Exercise details: Skip every picture, and copy exactly the lines from the one containing "Microsoft 365 e" to the end of the data.

Dataset extract:
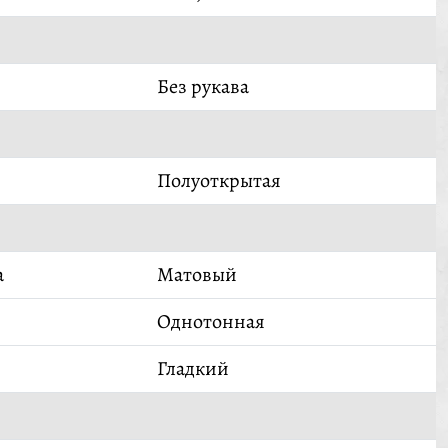
Без рукава
Полуоткрытая
а
Матовый
Однотонная
Гладкий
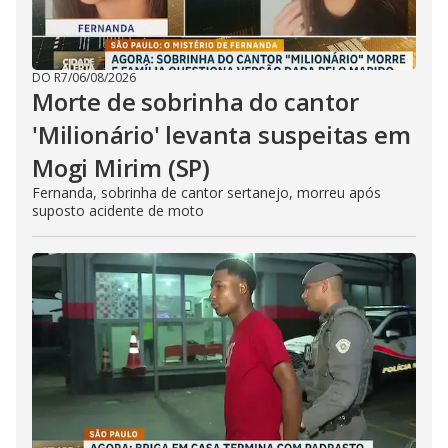
DO R7
/
06/08/2026
Morte de sobrinha do cantor
'Milionário' levanta suspeitas em
Mogi Mirim (SP)
Fernanda, sobrinha de cantor sertanejo, morreu após
suposto acidente de moto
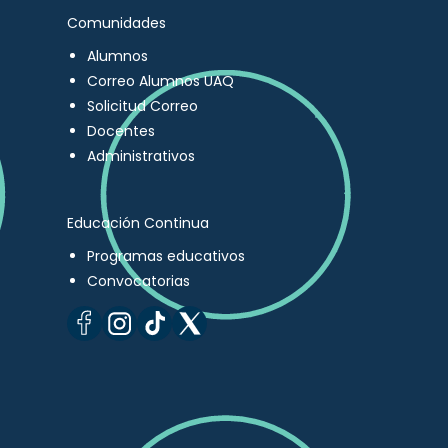
Comunidades
Alumnos
Correo Alumnos UAQ
Solicitud Correo
Docentes
Administrativos
Educación Continua
Programas educativos
Convocatorias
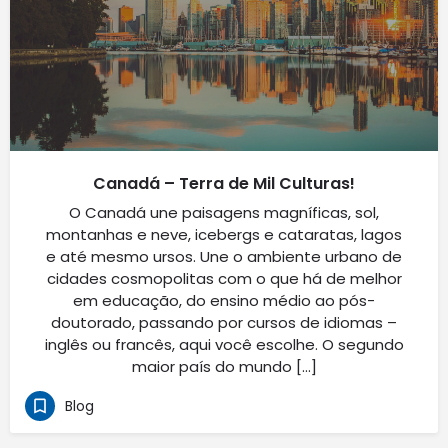
Canadá – Terra de Mil Culturas!
O Canadá une paisagens magníficas, sol,
montanhas e neve, icebergs e cataratas, lagos
e até mesmo ursos. Une o ambiente urbano de
cidades cosmopolitas com o que há de melhor
em educação, do ensino médio ao pós-
doutorado, passando por cursos de idiomas –
inglês ou francês, aqui você escolhe. O segundo
maior país do mundo […]
Blog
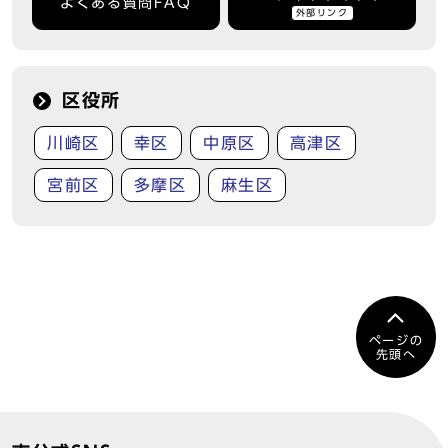
よくある質問FAQ
外部リンク
区役所
川崎区
幸区
中原区
高津区
宮前区
多摩区
麻生区
ページの
先頭へ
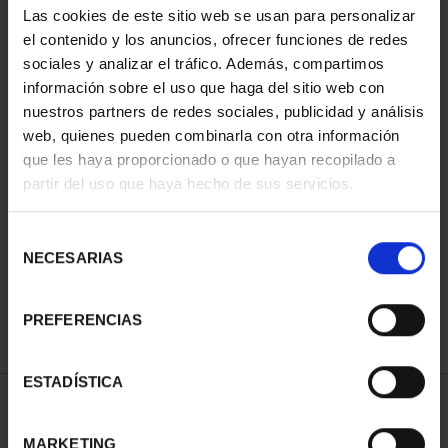
Las cookies de este sitio web se usan para personalizar
el contenido y los anuncios, ofrecer funciones de redes
sociales y analizar el tráfico. Además, compartimos
información sobre el uso que haga del sitio web con
nuestros partners de redes sociales, publicidad y análisis
web, quienes pueden combinarla con otra información
que les haya proporcionado o que hayan recopilado a
partir del uso que haya hecho de sus servicios.
CIUDADES PATRIMONIO
III - SANTIAGO DE CO...
Selección
73,00 €
NECESARIAS
de
consentimiento
PREFERENCIAS
ESTADÍSTICA
ORDENAR POR:
MARKETING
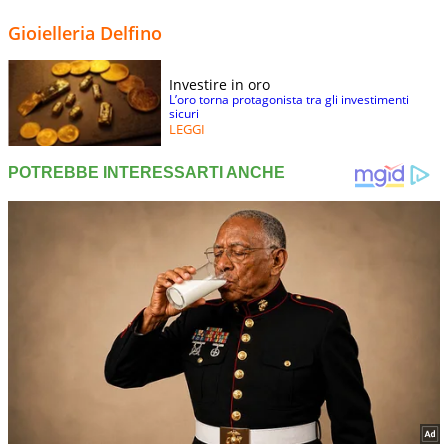
Gioielleria Delfino
Investire in oro
L’oro torna protagonista tra gli investimenti
sicuri
LEGGI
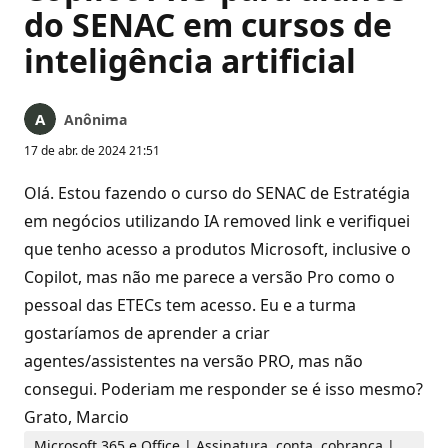
do SENAC em cursos de
inteligência artificial
Anônima
17 de abr. de 2024 21:51
Olá. Estou fazendo o curso do SENAC de Estratégia
em negócios utilizando IA removed link e verifiquei
que tenho acesso a produtos Microsoft, inclusive o
Copilot, mas não me parece a versão Pro como o
pessoal das ETECs tem acesso. Eu e a turma
gostaríamos de aprender a criar
agentes/assistentes na versão PRO, mas não
consegui. Poderiam me responder se é isso mesmo?
Grato, Marcio
Microsoft 365 e Office | Assinatura, conta, cobrança |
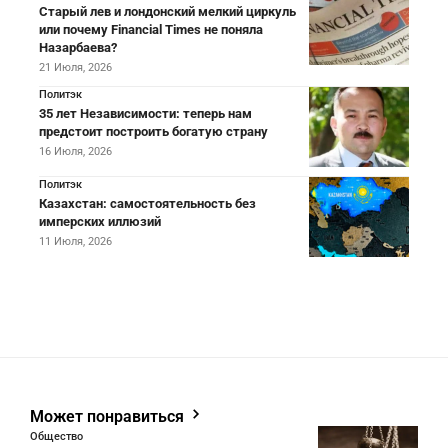
Старый лев и лондонский мелкий циркуль
или почему Financial Times не поняла
Назарбаева?
21 Июля, 2026
Политэк
35 лет Независимости: теперь нам
предстоит построить богатую страну
16 Июля, 2026
Политэк
Казахстан: самостоятельность без
имперских иллюзий
11 Июля, 2026
Может понравиться
Общество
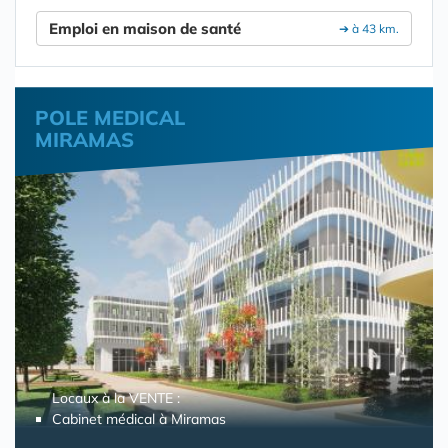
Emploi en maison de santé
➔ à 43 km.
POLE MEDICAL
MIRAMAS
Locaux à la VENTE :
Cabinet médical à Miramas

Result of the exercise:
Microsoft 365 e Office | Assinatura, conta, cobrança |
Старый лев и лондонский мелкий циркуль
или почему Financial Times не поняла
Назарбаева?
21 Июля, 2026
Политэк
35 лет Независимости: теперь нам
предстоит построить богатую страну
16 Июля, 2026
Политэк
Казахстан: самостоятельность без
имперских иллюзий
11 Июля, 2026
Может понравиться
Общество
Emploi en maison de santé
➔ à 43 km.
POLE MEDICAL
MIRAMAS
Locaux à la VENTE :
Cabinet médical à Miramas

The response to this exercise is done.